Transform data¶
DataRobot supports multiple methods of feature engineering—automatic and manual feature transformations for single datasets, as well as Feature Discovery for multiple datasets. See the table below to learn about the feature transformation options in DataRobot.
Topic | Description | Dataset | Notes |
---|---|---|---|
Automatic transformations | |||
Automatic feature transformations | Understand date-type feature transformations generated by DataRobot. | Primary | Calculated during EDA1. |
Interaction-based transformations | Transform features based in interactions within your primary dataset by enabling an advanced option. | Primary | Enabled in project and calculated during EDA2. |
Feature Discovery | Perform multi-dataset, interaction-based feature creation. | Secondary | Configured in project and calculated during EDA2. |
Automatic modeling transformations | Understand the automated feature engineering DataRobot performs as part of the modeling process. | All | Performed during modeling. |
Manual transformations | |||
Manual feature transformations | Manually transform features in your dataset, including variable type transformations. | Primary | Transformed in project. |
AI Catalog transformations | |||
Prepare data in AI Catalog with Spark SQL | Enrich, transform, shape, and blend together datasets using Spark SQL queries within the AI Catalog. |
What is feature engineering?¶
Feature engineering is the process of preparing a dataset for machine learning by changing existing features or deriving new features to improve model performance.

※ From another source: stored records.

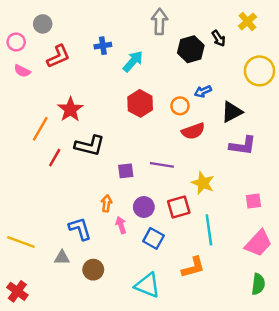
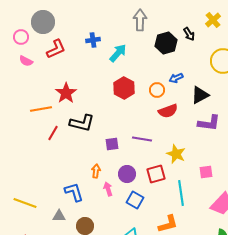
gray circle: (43, 24) -> (43, 22), size x1.5
orange line: (40, 129) -> (41, 109), turned 50
pink square: (253, 201) -> (206, 172), moved

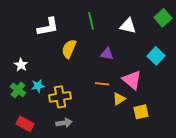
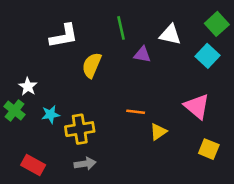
purple triangle: (107, 54) -> (142, 55), moved
cyan square: (156, 56) -> (207, 56), moved
pink triangle: (132, 80) -> (197, 106), moved
green cross: (18, 90) -> (15, 110), moved
yellow square: (141, 112) -> (209, 149), moved, turned 35

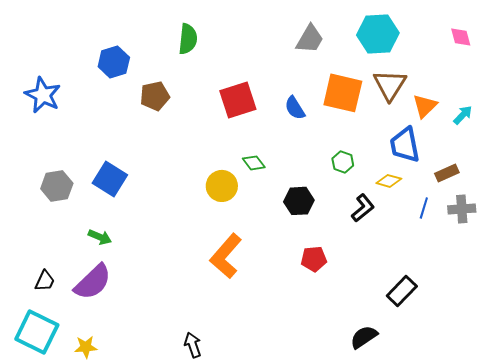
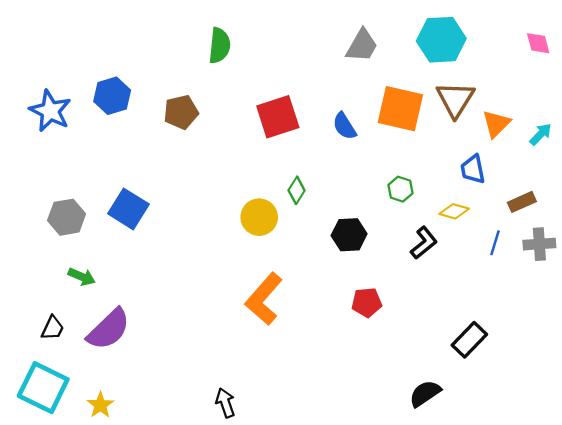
blue hexagon: (114, 62) -> (112, 96), moved
blue trapezoid: (405, 145) -> (473, 169), size x0.7
green diamond: (254, 163) -> (297, 190), turned 70
green arrow: (100, 237) -> (82, 277), moved
yellow star: (86, 347) -> (100, 405), turned -30

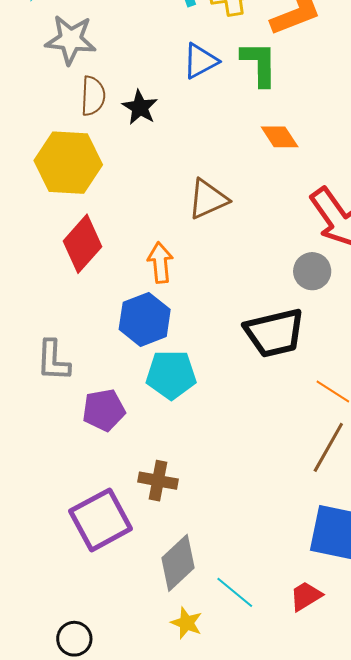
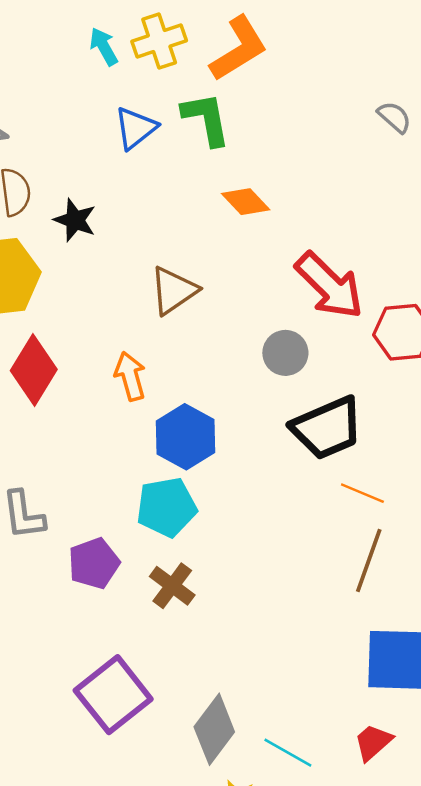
black star: (140, 107) -> (75, 220), moved
gray circle: (312, 271) -> (285, 353), moved
blue hexagon: (145, 319) -> (185, 437), moved
black trapezoid: (275, 333) -> (327, 428), moved
brown cross: (158, 481) -> (172, 586), moved, turned 36

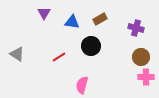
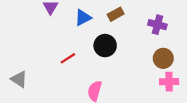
blue triangle: (72, 22) -> (83, 18), turned -35
gray triangle: (17, 54) -> (19, 79), moved

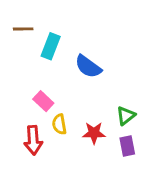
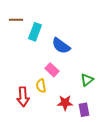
pink rectangle: (43, 101) -> (52, 70), moved
red star: (94, 133) -> (65, 103), moved
purple rectangle: (127, 146) -> (84, 110), moved

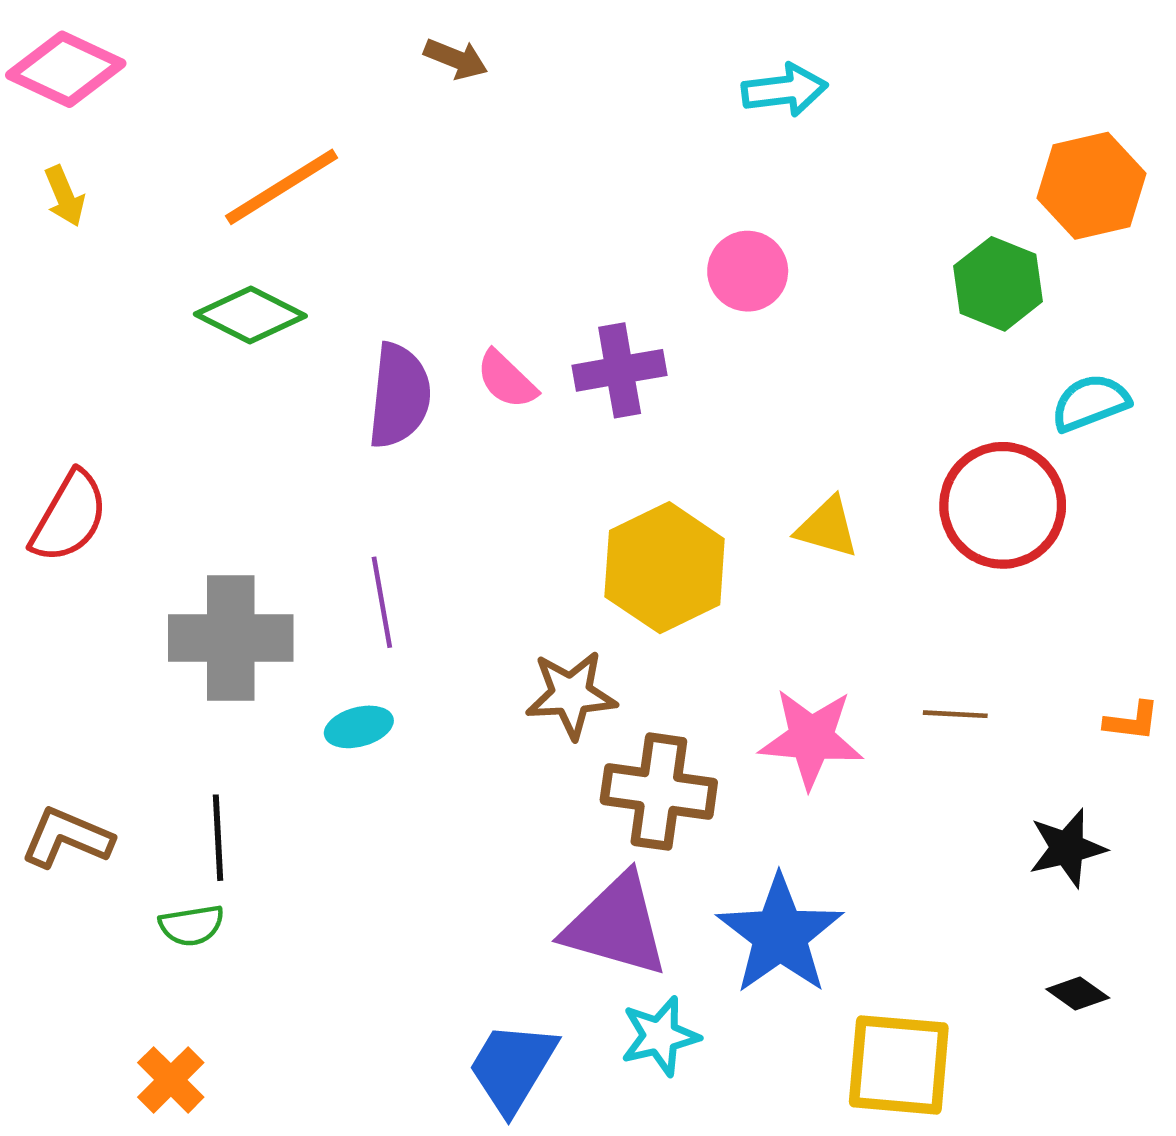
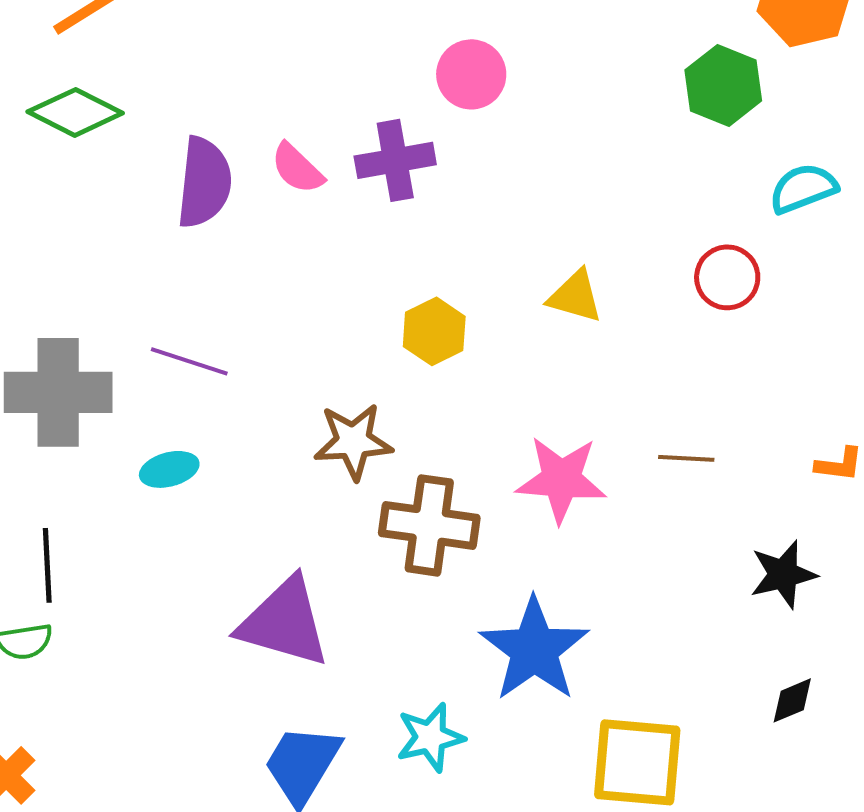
pink circle: (748, 271) -> (471, 74), moved
red circle: (1003, 505) -> (727, 277), size x0.6
yellow hexagon: (665, 568) -> (434, 331), size x0.6
purple line: (382, 602) -> (189, 361), turned -62
purple triangle: (616, 925) -> (284, 622), moved
black diamond: (1078, 993) -> (792, 700), turned -58

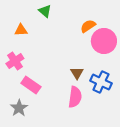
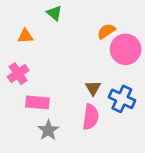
pink rectangle: (31, 85) -> (37, 102), turned -30
gray star: (19, 108) -> (48, 130), moved

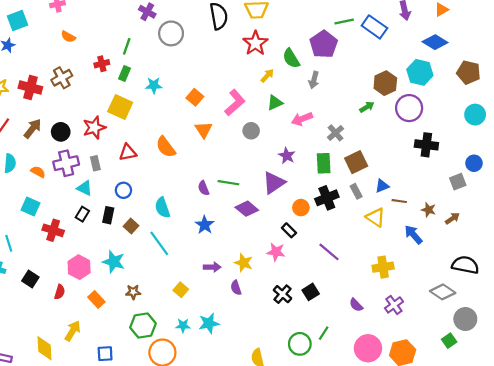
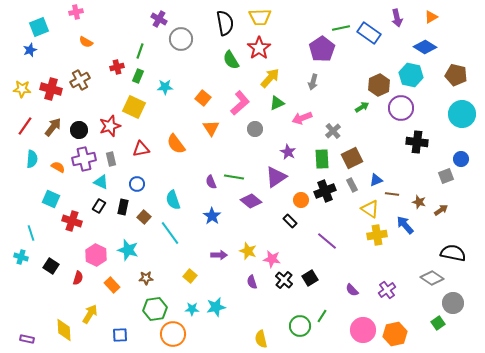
green semicircle: (291, 58) -> (231, 60), moved
yellow arrow: (267, 76) -> (270, 78), size x1.5
cyan circle: (475, 115) -> (462, 114), size x1.4
pink star: (276, 252) -> (272, 259), moved
yellow cross: (383, 267) -> (377, 235), moved
purple semicircle: (236, 288) -> (252, 282), moved

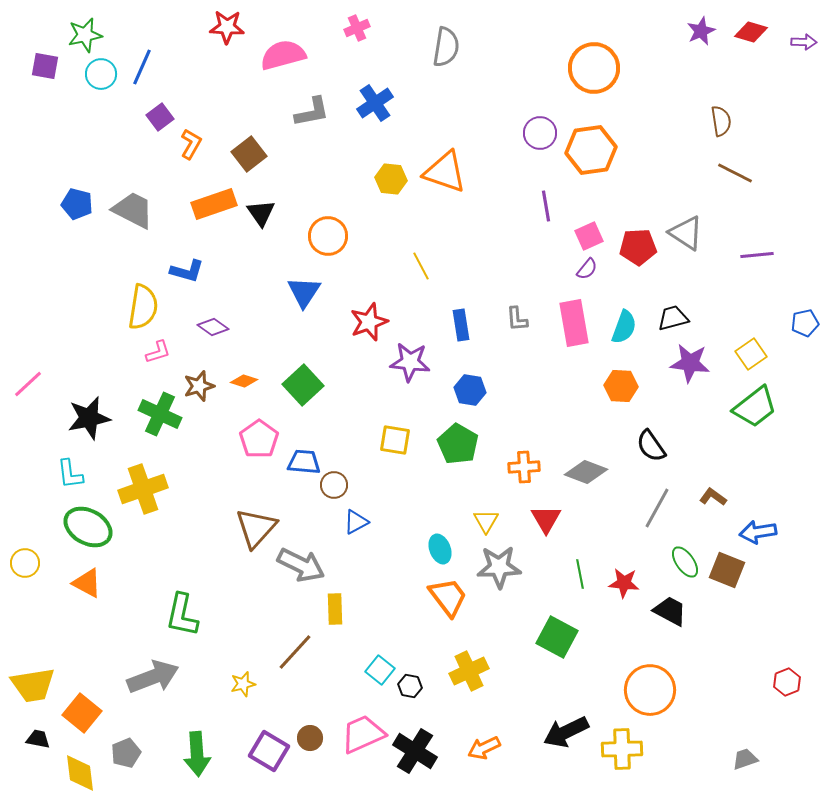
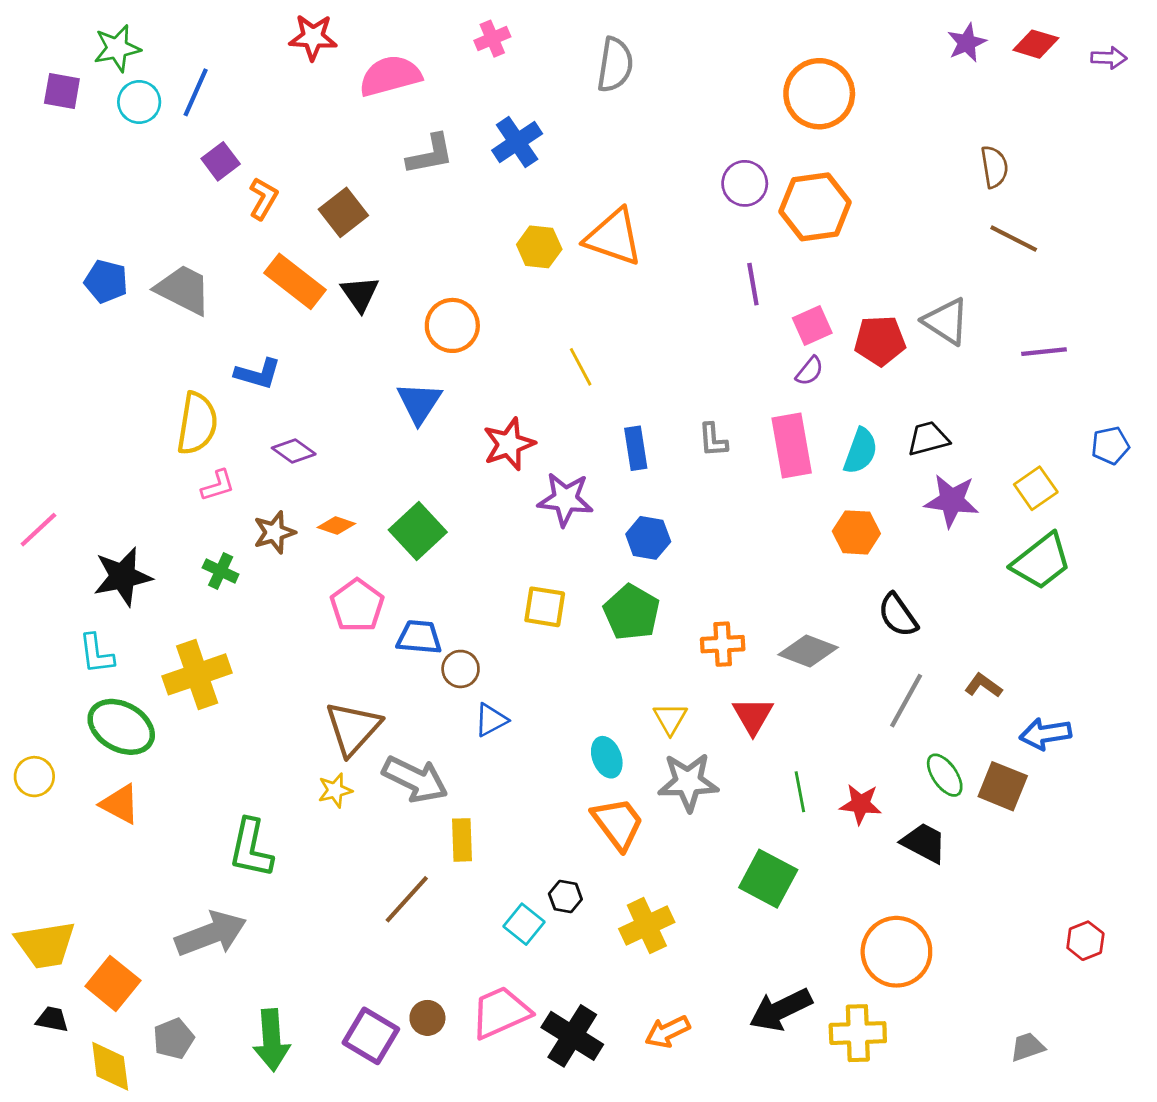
orange rectangle: (214, 204) -> (295, 281), turned 57
green cross: (160, 414) -> (221, 571), size x0.6
yellow star: (243, 684) -> (335, 790), moved
black hexagon: (410, 686) -> (565, 897), moved

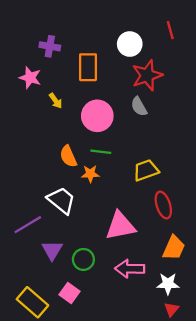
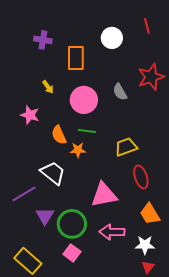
red star: (147, 75) -> (151, 77), moved
pink star: (30, 78) -> (30, 115), moved
orange trapezoid: (174, 248) -> (150, 214), turned 125
green circle: (83, 259) -> (72, 224), size x1.5
pink square: (69, 293) -> (72, 253), moved

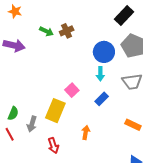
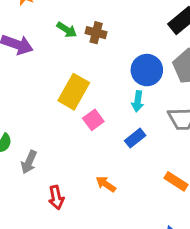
brown cross: (67, 31) -> (96, 33), turned 32
yellow rectangle: (55, 111) -> (74, 92), moved
orange arrow: (86, 132) -> (106, 184), turned -72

Automated Feature Engineering uses AI to accelerate the transformation of data into machine learning assets, allowing you to build better machine learning models in less time.
Feature engineering takes place after data preparation and ingest, and before model building.
During EDA1, DataRobot analyzes and profiles every feature in each dataset—detecting feature types, automatically transforming date-type features, and assessing feature quality.
Before model building, you can take further advantage of Automated Feature Engineering by enabling interaction-based transformations for primary datasets or defining relationships between multiple datasets using Feature Discovery. You can also manually transform features in your dataset, including variable type transformations, with functions.
During EDA2, DataRobot uses these known interactions, or relationships, to discover relevant features for your ML models and automatically transforms them to address the unique requirements of each algorithm in the blueprint library.
After model building, navigate to the Leaderboard and select a model. There are a few places you can view which transformations DataRobot performed for individual models during the modeling process:
Feature | Description | Location |
---|---|---|
Blueprint | Displays preprocessing, modeling algorithms, and post-processing tasks for the selected model. | Click Describe > Blueprints. |
Data Quality Handling report | Displays feature and imputation information for supported blueprint tasks. | Click Describe > Data Quality Handling. |
Coefficients | Allows you to download coefficients and preprocessing information, including feature transformations, for supported model types. | Click Describe > Coefficients and click Export. |